The problem:
Look for the string "网上办事大厅" in the data below, and copy each line that holds it.

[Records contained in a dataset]

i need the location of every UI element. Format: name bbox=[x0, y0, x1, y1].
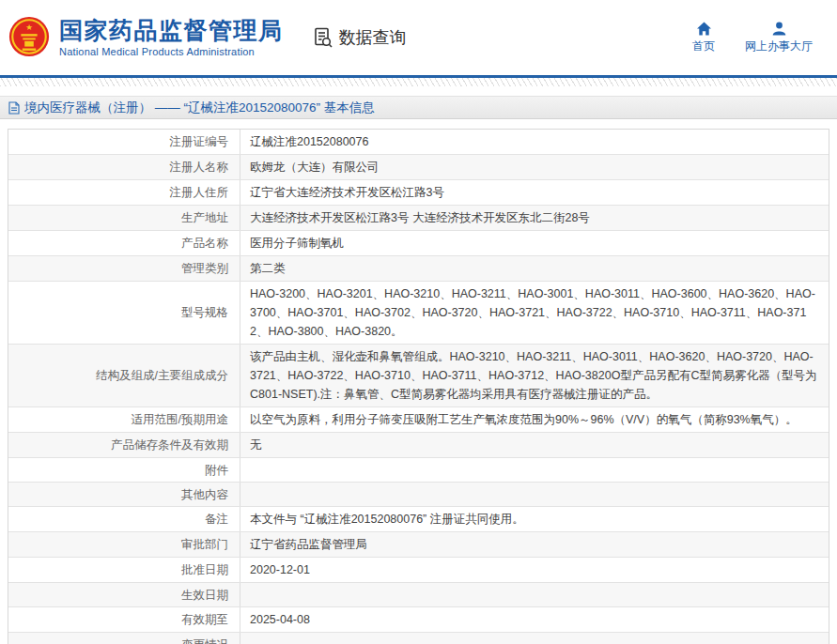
row-label: 审批部门 bbox=[8, 532, 240, 557]
row-value: 2025-04-08 bbox=[240, 607, 829, 632]
table-row: 生产地址 大连经济技术开发区松江路3号 大连经济技术开发区东北二街28号 bbox=[8, 206, 829, 231]
nav-home[interactable]: 首页 bbox=[692, 22, 715, 54]
nav-home-label: 首页 bbox=[692, 38, 715, 54]
row-label: 批准日期 bbox=[8, 558, 240, 582]
row-label: 附件 bbox=[8, 458, 240, 482]
data-query-label: 数据查询 bbox=[339, 26, 407, 49]
row-label: 型号规格 bbox=[8, 282, 240, 344]
table-row: 生效日期 bbox=[8, 583, 829, 607]
header-hatch-band bbox=[0, 78, 837, 86]
row-value: HAO-3200、HAO-3201、HAO-3210、HAO-3211、HAO-… bbox=[240, 282, 829, 344]
row-value: 该产品由主机、湿化壶和鼻氧管组成。HAO-3210、HAO-3211、HAO-3… bbox=[240, 345, 829, 406]
row-label: 产品名称 bbox=[8, 231, 240, 255]
breadcrumb-text: 境内医疗器械（注册） —— “辽械注准20152080076” 基本信息 bbox=[24, 100, 375, 116]
brand-logo[interactable]: ★ 国家药品监督管理局 National Medical Products Ad… bbox=[8, 14, 284, 61]
row-value bbox=[240, 633, 829, 644]
row-value: 辽宁省大连经济技术开发区松江路3号 bbox=[240, 180, 829, 205]
row-value bbox=[240, 458, 829, 482]
table-row: 管理类别 第二类 bbox=[8, 256, 829, 282]
row-value: 大连经济技术开发区松江路3号 大连经济技术开发区东北二街28号 bbox=[240, 206, 829, 230]
row-value: 医用分子筛制氧机 bbox=[240, 231, 829, 255]
table-row: 注册人名称 欧姆龙（大连）有限公司 bbox=[8, 155, 829, 180]
row-value: 辽宁省药品监督管理局 bbox=[240, 532, 829, 557]
row-label: 注册人住所 bbox=[8, 180, 240, 205]
row-label: 备注 bbox=[8, 507, 240, 531]
document-icon bbox=[8, 101, 20, 115]
table-row: 型号规格 HAO-3200、HAO-3201、HAO-3210、HAO-3211… bbox=[8, 282, 829, 345]
breadcrumb: 境内医疗器械（注册） —— “辽械注准20152080076” 基本信息 bbox=[0, 96, 837, 119]
table-row: 注册证编号 辽械注准20152080076 bbox=[8, 130, 829, 155]
svg-text:★: ★ bbox=[25, 23, 33, 32]
site-title: 国家药品监督管理局 bbox=[59, 18, 284, 44]
row-label: 注册人名称 bbox=[8, 155, 240, 179]
row-value bbox=[240, 583, 829, 606]
row-label: 注册证编号 bbox=[8, 130, 240, 154]
row-label: 结构及组成/主要组成成分 bbox=[8, 345, 240, 406]
header-nav: 首页 网上办事大厅 bbox=[692, 22, 813, 54]
site-subtitle: National Medical Products Administration bbox=[59, 46, 284, 57]
row-label: 管理类别 bbox=[8, 256, 240, 281]
table-row: 结构及组成/主要组成成分 该产品由主机、湿化壶和鼻氧管组成。HAO-3210、H… bbox=[8, 345, 829, 407]
row-label: 产品储存条件及有效期 bbox=[8, 433, 240, 457]
row-value bbox=[240, 483, 829, 506]
row-value: 以空气为原料，利用分子筛变压吸附工艺生产氧浓度范围为90%～96%（V/V）的氧… bbox=[240, 407, 829, 432]
table-row: 审批部门 辽宁省药品监督管理局 bbox=[8, 532, 829, 558]
table-row: 产品储存条件及有效期 无 bbox=[8, 433, 829, 458]
table-row: 备注 本文件与 “辽械注准20152080076” 注册证共同使用。 bbox=[8, 507, 829, 532]
table-row: 变更情况 bbox=[8, 633, 829, 644]
site-header: ★ 国家药品监督管理局 National Medical Products Ad… bbox=[0, 0, 837, 75]
row-value: 无 bbox=[240, 433, 829, 457]
table-row: 适用范围/预期用途 以空气为原料，利用分子筛变压吸附工艺生产氧浓度范围为90%～… bbox=[8, 407, 829, 433]
row-label: 变更情况 bbox=[8, 633, 240, 644]
row-value: 辽械注准20152080076 bbox=[240, 130, 829, 154]
nav-online-hall[interactable]: 网上办事大厅 bbox=[745, 22, 813, 54]
row-label: 生效日期 bbox=[8, 583, 240, 606]
row-value: 本文件与 “辽械注准20152080076” 注册证共同使用。 bbox=[240, 507, 829, 531]
table-row: 其他内容 bbox=[8, 483, 829, 507]
nav-online-hall-label: 网上办事大厅 bbox=[745, 38, 813, 54]
user-icon bbox=[771, 22, 787, 36]
row-value: 2020-12-01 bbox=[240, 558, 829, 582]
table-row: 产品名称 医用分子筛制氧机 bbox=[8, 231, 829, 256]
row-label: 生产地址 bbox=[8, 206, 240, 230]
row-value: 欧姆龙（大连）有限公司 bbox=[240, 155, 829, 179]
home-icon bbox=[696, 22, 712, 36]
table-row: 注册人住所 辽宁省大连经济技术开发区松江路3号 bbox=[8, 180, 829, 206]
row-label: 其他内容 bbox=[8, 483, 240, 506]
row-label: 有效期至 bbox=[8, 607, 240, 632]
table-row: 批准日期 2020-12-01 bbox=[8, 558, 829, 583]
table-row: 附件 bbox=[8, 458, 829, 483]
national-emblem-icon: ★ bbox=[8, 14, 51, 61]
data-query-button[interactable]: 数据查询 bbox=[312, 26, 407, 49]
registration-detail-table: 注册证编号 辽械注准20152080076 注册人名称 欧姆龙（大连）有限公司 … bbox=[8, 129, 829, 644]
row-label: 适用范围/预期用途 bbox=[8, 407, 240, 432]
document-search-icon bbox=[312, 26, 334, 49]
table-row: 有效期至 2025-04-08 bbox=[8, 607, 829, 633]
row-value: 第二类 bbox=[240, 256, 829, 281]
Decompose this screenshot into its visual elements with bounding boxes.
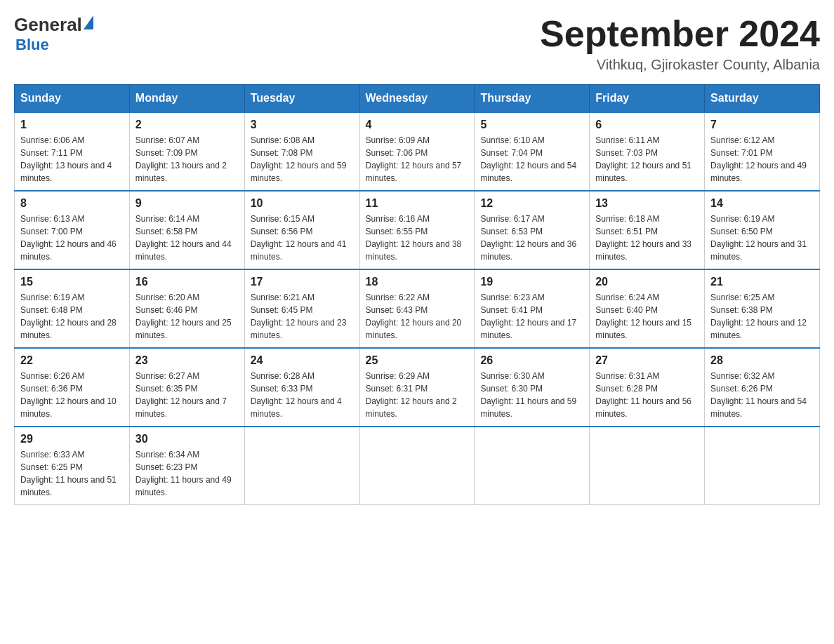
col-sunday: Sunday [15, 85, 130, 113]
day-number: 1 [20, 119, 124, 131]
day-info: Sunrise: 6:33 AM Sunset: 6:25 PM Dayligh… [20, 448, 124, 499]
day-info: Sunrise: 6:17 AM Sunset: 6:53 PM Dayligh… [480, 213, 583, 263]
day-number: 5 [480, 119, 583, 131]
logo-blue-text: Blue [15, 36, 93, 54]
calendar-cell: 30 Sunrise: 6:34 AM Sunset: 6:23 PM Dayl… [129, 427, 244, 505]
logo-triangle-icon [84, 15, 93, 29]
day-info: Sunrise: 6:21 AM Sunset: 6:45 PM Dayligh… [251, 291, 354, 342]
day-number: 26 [480, 354, 583, 367]
day-info: Sunrise: 6:06 AM Sunset: 7:11 PM Dayligh… [20, 134, 124, 185]
day-number: 29 [20, 433, 124, 445]
day-info: Sunrise: 6:10 AM Sunset: 7:04 PM Dayligh… [480, 134, 583, 185]
col-friday: Friday [590, 85, 705, 113]
calendar-week-row: 8 Sunrise: 6:13 AM Sunset: 7:00 PM Dayli… [15, 191, 820, 269]
day-number: 2 [135, 119, 239, 131]
col-monday: Monday [129, 85, 244, 113]
day-info: Sunrise: 6:13 AM Sunset: 7:00 PM Dayligh… [20, 213, 124, 263]
calendar-cell: 23 Sunrise: 6:27 AM Sunset: 6:35 PM Dayl… [129, 348, 244, 427]
day-info: Sunrise: 6:34 AM Sunset: 6:23 PM Dayligh… [135, 448, 239, 499]
day-info: Sunrise: 6:26 AM Sunset: 6:36 PM Dayligh… [20, 370, 124, 420]
calendar-cell: 24 Sunrise: 6:28 AM Sunset: 6:33 PM Dayl… [244, 348, 359, 427]
col-wednesday: Wednesday [359, 85, 475, 113]
day-info: Sunrise: 6:15 AM Sunset: 6:56 PM Dayligh… [251, 213, 354, 263]
day-number: 8 [20, 197, 124, 210]
day-info: Sunrise: 6:20 AM Sunset: 6:46 PM Dayligh… [135, 291, 239, 342]
page-header: General Blue September 2024 Vithkuq, Gji… [14, 14, 820, 73]
day-number: 16 [135, 276, 239, 288]
calendar-table: Sunday Monday Tuesday Wednesday Thursday… [14, 84, 820, 505]
title-section: September 2024 Vithkuq, Gjirokaster Coun… [540, 14, 820, 73]
day-info: Sunrise: 6:25 AM Sunset: 6:38 PM Dayligh… [710, 291, 814, 342]
calendar-cell: 9 Sunrise: 6:14 AM Sunset: 6:58 PM Dayli… [129, 191, 244, 269]
day-number: 17 [251, 276, 354, 288]
day-number: 4 [366, 119, 469, 131]
calendar-cell: 22 Sunrise: 6:26 AM Sunset: 6:36 PM Dayl… [15, 348, 130, 427]
calendar-week-row: 22 Sunrise: 6:26 AM Sunset: 6:36 PM Dayl… [15, 348, 820, 427]
day-info: Sunrise: 6:27 AM Sunset: 6:35 PM Dayligh… [135, 370, 239, 420]
calendar-cell: 29 Sunrise: 6:33 AM Sunset: 6:25 PM Dayl… [15, 427, 130, 505]
calendar-week-row: 29 Sunrise: 6:33 AM Sunset: 6:25 PM Dayl… [15, 427, 820, 505]
calendar-cell: 25 Sunrise: 6:29 AM Sunset: 6:31 PM Dayl… [359, 348, 475, 427]
logo-general-text: General [14, 14, 82, 36]
day-number: 15 [20, 276, 124, 288]
day-info: Sunrise: 6:28 AM Sunset: 6:33 PM Dayligh… [251, 370, 354, 420]
calendar-cell: 13 Sunrise: 6:18 AM Sunset: 6:51 PM Dayl… [590, 191, 705, 269]
day-number: 6 [595, 119, 699, 131]
logo: General Blue [14, 14, 93, 54]
day-info: Sunrise: 6:19 AM Sunset: 6:50 PM Dayligh… [710, 213, 814, 263]
calendar-cell: 7 Sunrise: 6:12 AM Sunset: 7:01 PM Dayli… [705, 112, 820, 191]
calendar-cell: 28 Sunrise: 6:32 AM Sunset: 6:26 PM Dayl… [705, 348, 820, 427]
day-number: 3 [251, 119, 354, 131]
day-info: Sunrise: 6:18 AM Sunset: 6:51 PM Dayligh… [595, 213, 699, 263]
col-saturday: Saturday [705, 85, 820, 113]
calendar-cell [475, 427, 590, 505]
calendar-cell: 2 Sunrise: 6:07 AM Sunset: 7:09 PM Dayli… [129, 112, 244, 191]
col-thursday: Thursday [475, 85, 590, 113]
calendar-cell: 14 Sunrise: 6:19 AM Sunset: 6:50 PM Dayl… [705, 191, 820, 269]
calendar-cell: 8 Sunrise: 6:13 AM Sunset: 7:00 PM Dayli… [15, 191, 130, 269]
calendar-cell: 20 Sunrise: 6:24 AM Sunset: 6:40 PM Dayl… [590, 269, 705, 348]
calendar-cell: 4 Sunrise: 6:09 AM Sunset: 7:06 PM Dayli… [359, 112, 475, 191]
calendar-cell: 16 Sunrise: 6:20 AM Sunset: 6:46 PM Dayl… [129, 269, 244, 348]
location-title: Vithkuq, Gjirokaster County, Albania [540, 57, 820, 73]
calendar-cell: 17 Sunrise: 6:21 AM Sunset: 6:45 PM Dayl… [244, 269, 359, 348]
day-info: Sunrise: 6:08 AM Sunset: 7:08 PM Dayligh… [251, 134, 354, 185]
day-number: 19 [480, 276, 583, 288]
day-number: 27 [595, 354, 699, 367]
calendar-cell: 6 Sunrise: 6:11 AM Sunset: 7:03 PM Dayli… [590, 112, 705, 191]
calendar-cell [590, 427, 705, 505]
day-info: Sunrise: 6:32 AM Sunset: 6:26 PM Dayligh… [710, 370, 814, 420]
day-info: Sunrise: 6:09 AM Sunset: 7:06 PM Dayligh… [366, 134, 469, 185]
calendar-cell [244, 427, 359, 505]
calendar-cell: 5 Sunrise: 6:10 AM Sunset: 7:04 PM Dayli… [475, 112, 590, 191]
day-number: 7 [710, 119, 814, 131]
calendar-week-row: 1 Sunrise: 6:06 AM Sunset: 7:11 PM Dayli… [15, 112, 820, 191]
calendar-cell: 19 Sunrise: 6:23 AM Sunset: 6:41 PM Dayl… [475, 269, 590, 348]
day-number: 25 [366, 354, 469, 367]
day-number: 10 [251, 197, 354, 210]
calendar-cell: 12 Sunrise: 6:17 AM Sunset: 6:53 PM Dayl… [475, 191, 590, 269]
day-info: Sunrise: 6:19 AM Sunset: 6:48 PM Dayligh… [20, 291, 124, 342]
calendar-cell: 21 Sunrise: 6:25 AM Sunset: 6:38 PM Dayl… [705, 269, 820, 348]
day-number: 11 [366, 197, 469, 210]
day-number: 9 [135, 197, 239, 210]
calendar-cell: 3 Sunrise: 6:08 AM Sunset: 7:08 PM Dayli… [244, 112, 359, 191]
day-number: 13 [595, 197, 699, 210]
calendar-cell: 10 Sunrise: 6:15 AM Sunset: 6:56 PM Dayl… [244, 191, 359, 269]
day-number: 12 [480, 197, 583, 210]
col-tuesday: Tuesday [244, 85, 359, 113]
day-number: 24 [251, 354, 354, 367]
day-info: Sunrise: 6:11 AM Sunset: 7:03 PM Dayligh… [595, 134, 699, 185]
calendar-cell: 15 Sunrise: 6:19 AM Sunset: 6:48 PM Dayl… [15, 269, 130, 348]
month-title: September 2024 [540, 14, 820, 54]
day-number: 21 [710, 276, 814, 288]
day-number: 14 [710, 197, 814, 210]
calendar-cell: 27 Sunrise: 6:31 AM Sunset: 6:28 PM Dayl… [590, 348, 705, 427]
calendar-cell: 1 Sunrise: 6:06 AM Sunset: 7:11 PM Dayli… [15, 112, 130, 191]
day-info: Sunrise: 6:30 AM Sunset: 6:30 PM Dayligh… [480, 370, 583, 420]
calendar-cell [705, 427, 820, 505]
day-number: 28 [710, 354, 814, 367]
day-info: Sunrise: 6:23 AM Sunset: 6:41 PM Dayligh… [480, 291, 583, 342]
day-info: Sunrise: 6:22 AM Sunset: 6:43 PM Dayligh… [366, 291, 469, 342]
day-number: 22 [20, 354, 124, 367]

Exercise response:
header-nav: 首页 网上办事大厅 bbox=[692, 22, 813, 54]
nav-online-hall[interactable]: 网上办事大厅 bbox=[745, 22, 813, 54]
nav-online-hall-label: 网上办事大厅 bbox=[745, 38, 813, 54]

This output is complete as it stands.